*** DATA UNDER STUDY ***

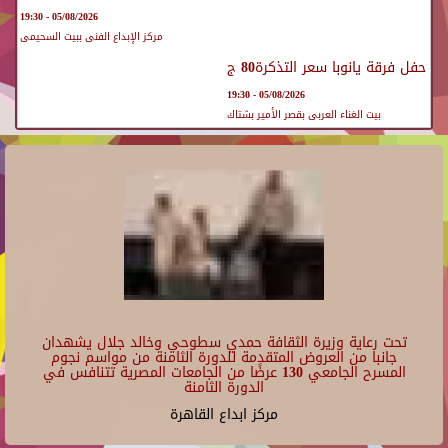
05/08/2026 - 19:30
مركز الإبداع الفنى ببيت السحيمى
حفل فرقة يانوبا سعر التذكرة80 ج
05/08/2026 - 19:30
بيت الغناء العربى بقصر الأمير بشتاك
تحت رعاية وزيرة الثقافة حمدي سطوحي وخالد جلال يشهدان
جانبا من العروض المتقدمة للدورة الثامنة من مواسم نجوم
المسرح الجامعي 130 عرضًا من الجامعات المصرية تتنافس في
الدورة الثامنة
مركز ابداع القاهرة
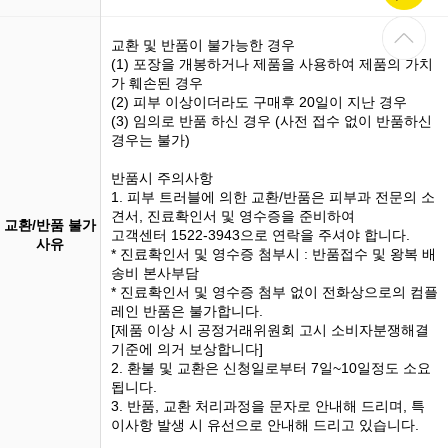
교환 및 반품이 불가능한 경우
(1)
포장을 개봉
하거나 제품을 사용하여 제품의 가치
가 훼손된 경우
(2) 피부 이상이더라도 구매후 20일이 지난 경우
(3)
임의로 반품
하신 경우 (사전 접수 없이 반품하신
경우는 불가)
반품시 주의사항
1. 피부 트러블에 의한 교환/반품은 피부과 전문의 소
견서, 진료확인서 및 영수증을 준비하여
교환/반품 불가
고객센터 1522-3943으로 연락을 주셔야 합니다.
사유
* 진료확인서 및 영수증 첨부시 : 반품접수 및 왕복 배
송비 본사부담
* 진료확인서 및 영수증 첨부 없이 전화상으로의 컴플
레인 반품은 불가합니다.
[제품 이상 시 공정거래위원회 고시 소비자분쟁해결
기준에 의거 보상합니다]
2. 환불 및 교환은 신청일로부터 7일~10일정도 소요
됩니다.
3. 반품, 교환 처리과정을 문자로 안내해 드리며, 특
이사항 발생 시 유선으로 안내해 드리고 있습니다.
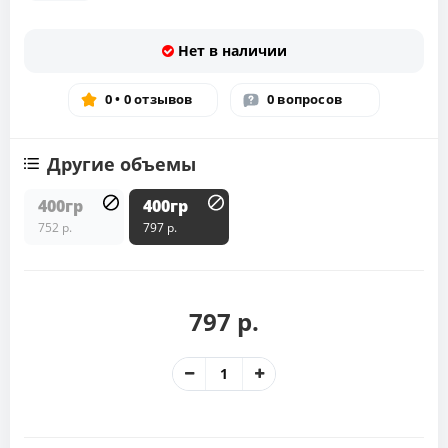
Нет в наличии
0 • 0 отзывов
0 вопросов
Другие объемы
400гр
400гр
752 р.
797 р.
797 р.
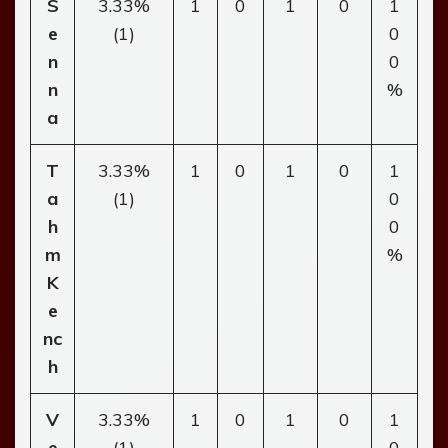
S
3.33%
1
0
1
0
1
e
(1)
0
n
0
n
%
a
T
3.33%
1
0
1
0
1
a
(1)
0
h
0
m
%
K
e
nc
h
V
3.33%
1
0
1
0
1
e
(1)
0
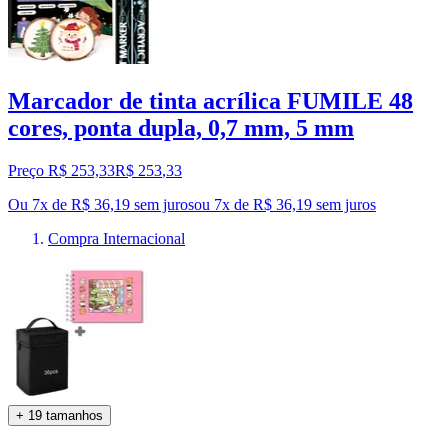
Marcador de tinta acrílica FUMILE 48
cores, ponta dupla, 0,7 mm, 5 mm
Preço R$ 253,33
R$
253
,
33
Ou 7x de R$ 36,19 sem juros
ou
7
x de
R$ 36,19
sem juros
Compra Internacional
+ 19 tamanhos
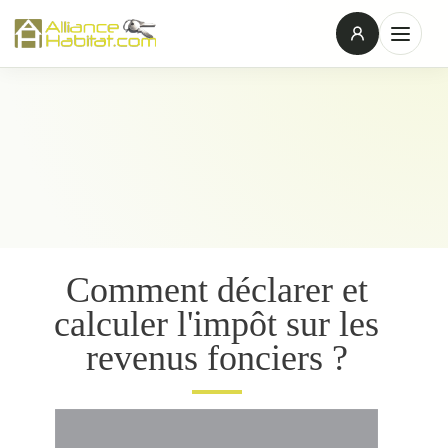
Comment déclarer et
calculer l'impôt sur les
revenus fonciers ?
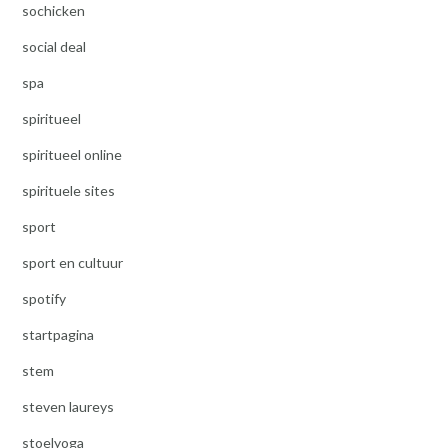
sochicken
social deal
spa
spiritueel
spiritueel online
spirituele sites
sport
sport en cultuur
spotify
startpagina
stem
steven laureys
stoelyoga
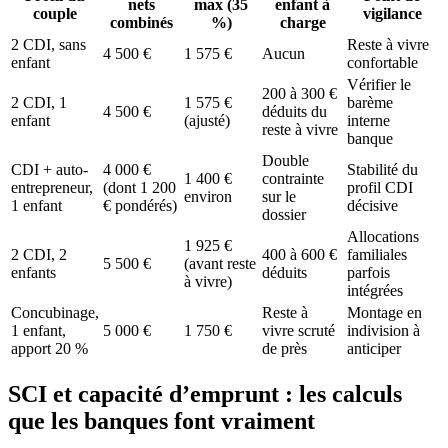
nets
max (35
enfant à
couple
vigilance
combinés
%)
charge
2 CDI, sans
Reste à vivre
4 500 €
1 575 €
Aucun
enfant
confortable
Vérifier le
200 à 300 €
2 CDI, 1
1 575 €
barème
4 500 €
déduits du
enfant
(ajusté)
interne
reste à vivre
banque
Double
CDI + auto-
4 000 €
Stabilité du
1 400 €
contrainte
entrepreneur,
(dont 1 200
profil CDI
environ
sur le
1 enfant
€ pondérés)
décisive
dossier
Allocations
1 925 €
2 CDI, 2
400 à 600 €
familiales
5 500 €
(avant reste
enfants
déduits
parfois
à vivre)
intégrées
Concubinage,
Reste à
Montage en
1 enfant,
5 000 €
1 750 €
vivre scruté
indivision à
apport 20 %
de près
anticiper
SCI et capacité d’emprunt : les calculs
que les banques font vraiment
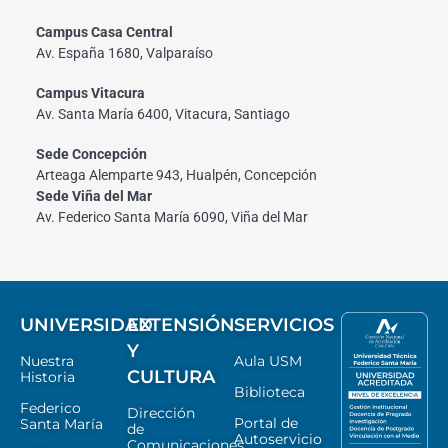
Campus Casa Central
Av. España 1680, Valparaíso
Campus Vitacura
Av. Santa María 6400, Vitacura, Santiago
Sede Concepción
Arteaga Alemparte 943, Hualpén, Concepción
Sede Viña del Mar
Av. Federico Santa María 6090, Viña del Mar
UNIVERSIDAD
EXTENSIÓN
SERVICIOS
Y
Nuestra
Aula USM
CULTURA
Historia
Biblioteca
Federico
Dirección
Portal de
Santa María
de
Autoservicio
Comunicaciones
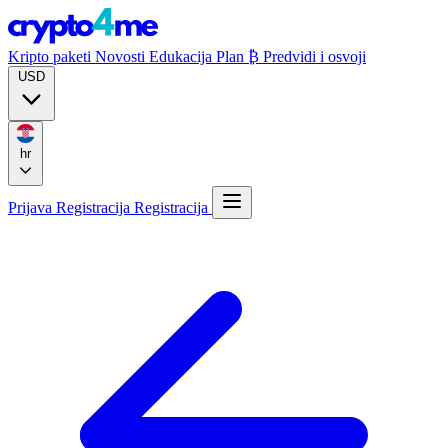
Kripto paketi
Novosti
Edukacija
Plan ₿
Predvidi i osvoji
USD
hr
Prijava
Registracija
Registracija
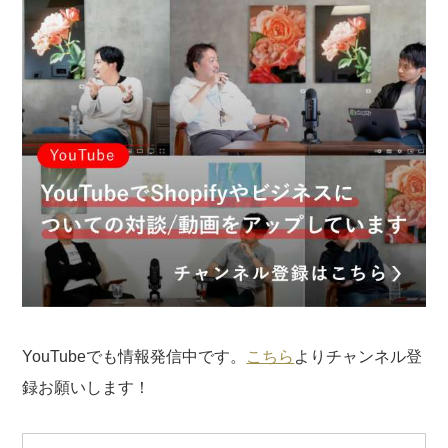
YouTubeでも情報発信中です。
こちら
よりチャンネル登
録お願いします！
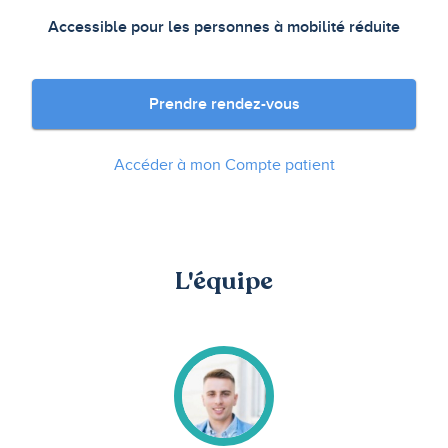
Accessible pour les personnes à mobilité réduite
Prendre rendez-vous
Accéder à mon Compte patient
L'équipe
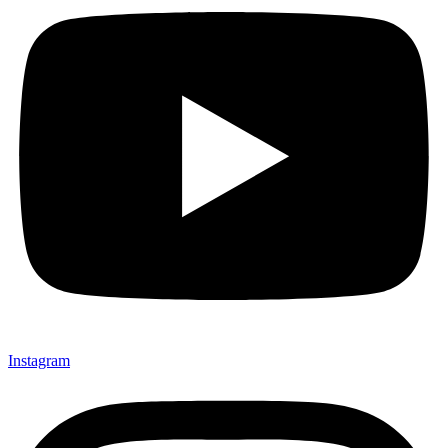
Instagram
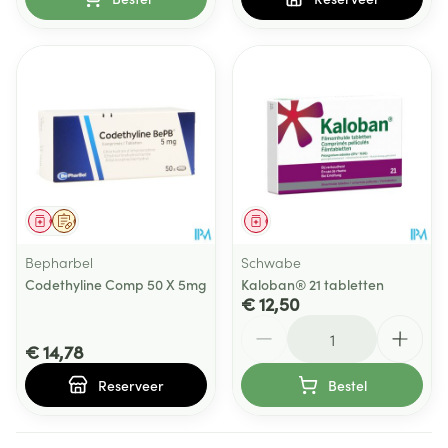
Geneesmiddel
Op voorschrift
Geneesmiddel
Bepharbel
Schwabe
Codethyline Comp 50 X 5mg
Kaloban® 21 tabletten
€ 12,50
Aantal
€ 14,78
Reserveer
Bestel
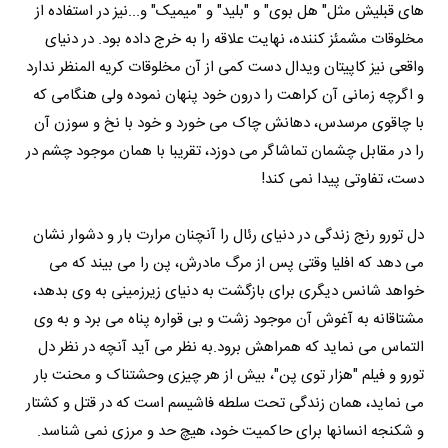
های قبلیش مثل" هل بوی" و "بلید" و "میمیک" و...نیز در استفاده از
مخلوقات مشمئز کننده، نهایت علاقه را به خرج داده بود. در دنیای
واقعی نیز کاپیتان ویدال دست کمی از آن مخلوقات کریه المنظر ندارد
و اگرچه زمانی آن کراهت را درون خود پنهان نموده ولی هنگامی که
با چاقوی مرسدس، دهانش چاک می خورد و خود با نخ و سوزن آن
را در مقابل چشمان تماشاگر می دوزد، تقریبا با همان موجود چشم در
دست، تفاوتی پیدا نمی کند!
دل تورو رنج زندگی در دنیای رئال را آنچنان مرارت بار و دشوار نشان
می دهد که افلیا وقتی پس از مرگ مادرش، پن را می بیند که می
خواهد شانس دیگری برای بازگشت به دنیای زیرزمینی به وی بدهد،
مشتاقانه به آغوش آن موجود زشت و بی قواره پناه می برد و به وی
التماس می نماید که همراهش برود.به نظر می آید آنچه در نظر دل
تورو و فیلم "هزار توی پن"، بیش از هر چیزی وحشتناک و محنت بار
می نماید، همان زندگی تحت سلطه فاشیسم است که در قتل و کشتار
و شکنجه انسانها برای حاکمیت خود، هیچ حد و مرزی نمی شناسد.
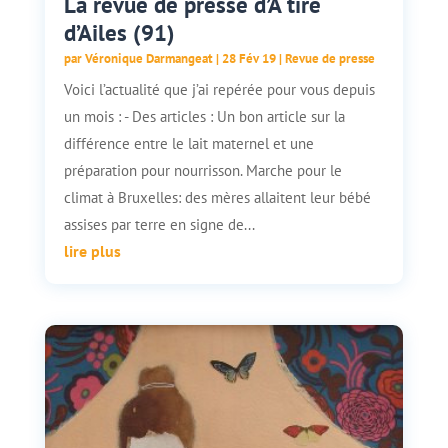
La revue de presse d’A tire
d’Ailes (91)
par
Véronique Darmangeat
|
28 Fév 19
|
Revue de presse
Voici l’actualité que j’ai repérée pour vous depuis
un mois : - Des articles : Un bon article sur la
différence entre le lait maternel et une
préparation pour nourrisson. Marche pour le
climat à Bruxelles: des mères allaitent leur bébé
assises par terre en signe de...
lire plus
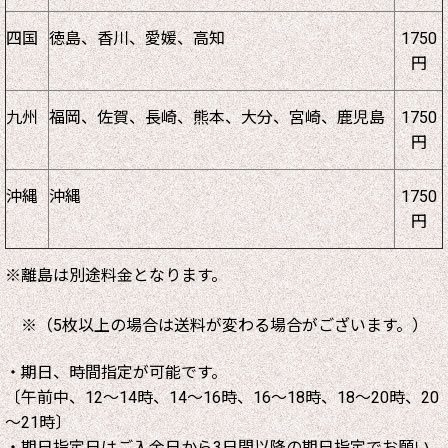
四国
徳島、香川、愛媛、高知
1750
円
九州
福岡、佐賀、長崎、熊本、大分、宮崎、鹿児島
1750
円
沖縄
沖縄
1750
円
※離島は別途料金となります。
※（5枚以上の場合は送料が変わる場合がございます。）
・期日、時間指定が可能です。
〔午前中、12～14時、14～16時、16～18時、18～20時、20
～21時〕
・期日指定日はご入金日から3日間以降の期日指定でお願い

*** End of DATA UNDER STUDY ***

:: ASSIGNMENT ::
Count every line of the material above that includes "مخلوقات", giving the total without any other words.

:: RESPONSE AREA ::
2